> [Assigned task]:
Pictures in the material below are to be left out, and only the lines from the line with "онин. Без него" up to and including the line with "participação na edição atual do festival." are to be written out exactly.

> [Material provided]:

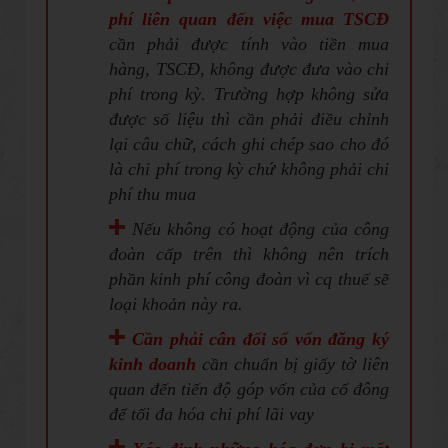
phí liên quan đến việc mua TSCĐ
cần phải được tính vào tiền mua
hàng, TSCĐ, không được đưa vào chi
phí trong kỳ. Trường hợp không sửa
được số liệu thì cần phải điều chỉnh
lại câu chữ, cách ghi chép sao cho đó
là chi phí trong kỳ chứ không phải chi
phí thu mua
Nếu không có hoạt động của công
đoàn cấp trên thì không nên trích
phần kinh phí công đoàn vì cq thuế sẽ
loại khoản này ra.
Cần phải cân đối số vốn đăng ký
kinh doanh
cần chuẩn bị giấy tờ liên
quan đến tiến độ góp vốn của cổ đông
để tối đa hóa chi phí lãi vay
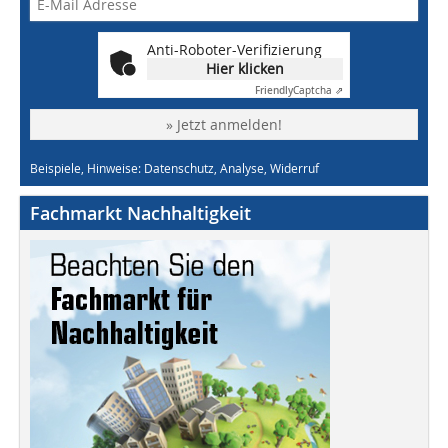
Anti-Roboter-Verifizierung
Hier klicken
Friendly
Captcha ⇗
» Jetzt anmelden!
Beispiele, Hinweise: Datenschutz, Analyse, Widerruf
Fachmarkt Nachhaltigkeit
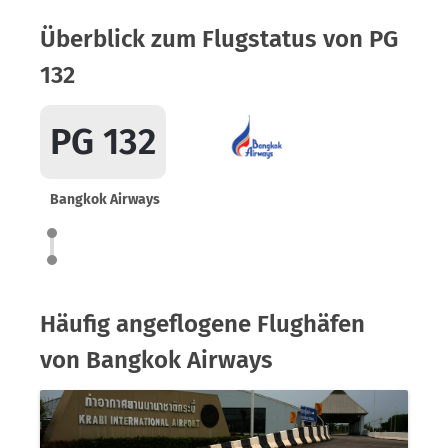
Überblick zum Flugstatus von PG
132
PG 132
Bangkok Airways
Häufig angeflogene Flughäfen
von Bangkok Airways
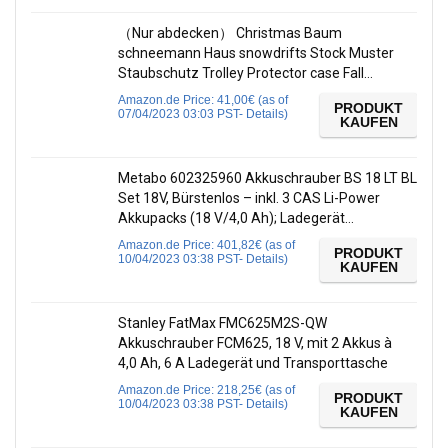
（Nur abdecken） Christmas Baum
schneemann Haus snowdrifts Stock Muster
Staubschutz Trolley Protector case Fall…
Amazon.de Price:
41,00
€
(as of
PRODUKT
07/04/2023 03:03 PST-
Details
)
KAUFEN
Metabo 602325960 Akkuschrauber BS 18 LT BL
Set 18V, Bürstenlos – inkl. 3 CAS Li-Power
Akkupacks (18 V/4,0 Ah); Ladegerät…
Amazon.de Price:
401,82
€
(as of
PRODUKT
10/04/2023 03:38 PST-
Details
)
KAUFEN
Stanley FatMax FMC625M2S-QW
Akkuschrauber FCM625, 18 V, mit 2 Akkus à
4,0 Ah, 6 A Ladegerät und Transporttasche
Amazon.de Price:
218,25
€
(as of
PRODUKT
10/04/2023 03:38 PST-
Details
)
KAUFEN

...

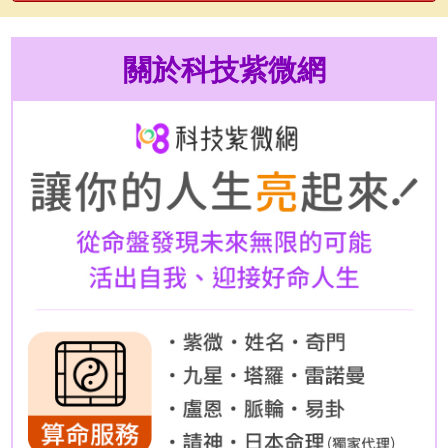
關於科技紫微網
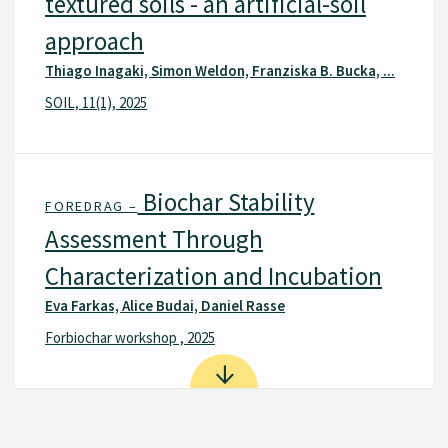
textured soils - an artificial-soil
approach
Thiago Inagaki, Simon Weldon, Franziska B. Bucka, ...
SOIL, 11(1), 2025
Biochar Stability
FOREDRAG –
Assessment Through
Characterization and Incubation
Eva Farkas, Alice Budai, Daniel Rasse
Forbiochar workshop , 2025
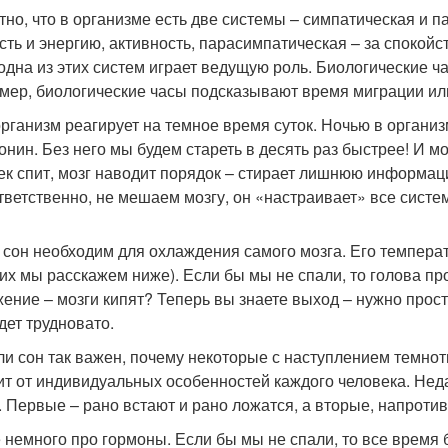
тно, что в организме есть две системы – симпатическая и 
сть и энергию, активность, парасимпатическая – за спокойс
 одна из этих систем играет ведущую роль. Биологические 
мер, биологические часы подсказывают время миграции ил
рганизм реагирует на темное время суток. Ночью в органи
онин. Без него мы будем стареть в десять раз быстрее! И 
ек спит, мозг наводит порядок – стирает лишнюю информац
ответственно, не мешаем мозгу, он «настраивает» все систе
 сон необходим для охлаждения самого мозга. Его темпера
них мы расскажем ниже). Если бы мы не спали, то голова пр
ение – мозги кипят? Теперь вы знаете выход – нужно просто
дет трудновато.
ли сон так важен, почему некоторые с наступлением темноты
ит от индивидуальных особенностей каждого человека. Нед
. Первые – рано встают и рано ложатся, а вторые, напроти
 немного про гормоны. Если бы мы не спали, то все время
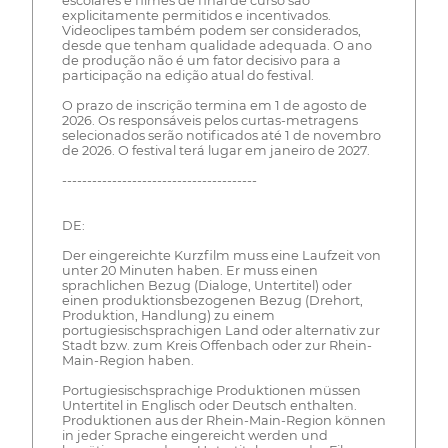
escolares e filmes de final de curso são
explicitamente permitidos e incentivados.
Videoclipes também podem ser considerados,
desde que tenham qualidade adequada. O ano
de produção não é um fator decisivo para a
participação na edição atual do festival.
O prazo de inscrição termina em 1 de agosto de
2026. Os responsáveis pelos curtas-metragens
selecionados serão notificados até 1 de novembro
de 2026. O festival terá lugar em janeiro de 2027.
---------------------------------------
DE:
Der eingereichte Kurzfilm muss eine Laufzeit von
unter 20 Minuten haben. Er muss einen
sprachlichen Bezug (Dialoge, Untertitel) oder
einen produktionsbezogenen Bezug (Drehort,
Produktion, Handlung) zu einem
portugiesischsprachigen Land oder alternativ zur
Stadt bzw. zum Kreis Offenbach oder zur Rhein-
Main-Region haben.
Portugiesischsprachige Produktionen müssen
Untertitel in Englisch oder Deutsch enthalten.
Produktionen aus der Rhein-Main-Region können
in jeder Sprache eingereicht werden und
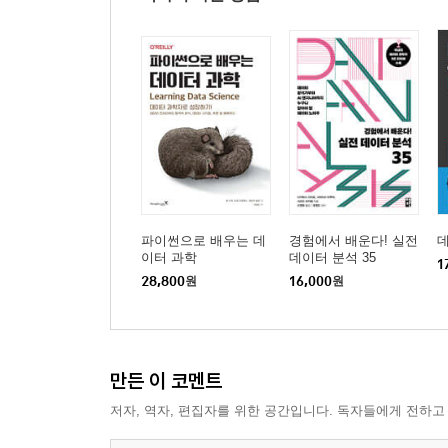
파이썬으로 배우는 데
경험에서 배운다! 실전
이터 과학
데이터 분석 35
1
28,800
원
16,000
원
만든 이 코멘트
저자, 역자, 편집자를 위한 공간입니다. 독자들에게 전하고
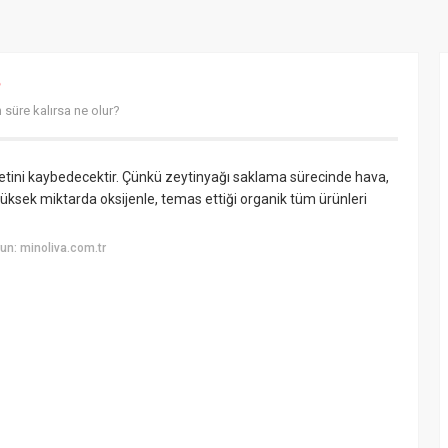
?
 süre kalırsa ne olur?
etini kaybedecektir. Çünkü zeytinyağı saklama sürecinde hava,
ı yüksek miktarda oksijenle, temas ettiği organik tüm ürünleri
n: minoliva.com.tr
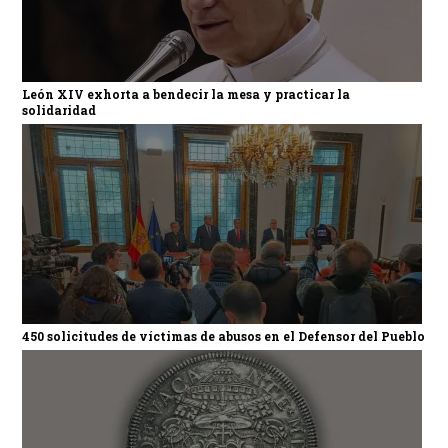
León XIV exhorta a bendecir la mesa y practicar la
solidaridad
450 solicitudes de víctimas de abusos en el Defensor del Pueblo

> [Exercise output]:
онин. Без него мы будем стареть в десять раз быстрее! И 
ек спит, мозг наводит порядок – стирает лишнюю информац
ответственно, не мешаем мозгу, он «настраивает» все систе
 сон необходим для охлаждения самого мозга. Его темпера
них мы расскажем ниже). Если бы мы не спали, то голова пр
ение – мозги кипят? Теперь вы знаете выход – нужно просто
дет трудновато.
ли сон так важен, почему некоторые с наступлением темноты
ит от индивидуальных особенностей каждого человека. Нед
. Первые – рано встают и рано ложатся, а вторые, напроти
 немного про гормоны. Если бы мы не спали, то все время
escolares e filmes de final de curso são
explicitamente permitidos e incentivados.
Videoclipes também podem ser considerados,
desde que tenham qualidade adequada. O ano
de produção não é um fator decisivo para a
participação na edição atual do festival.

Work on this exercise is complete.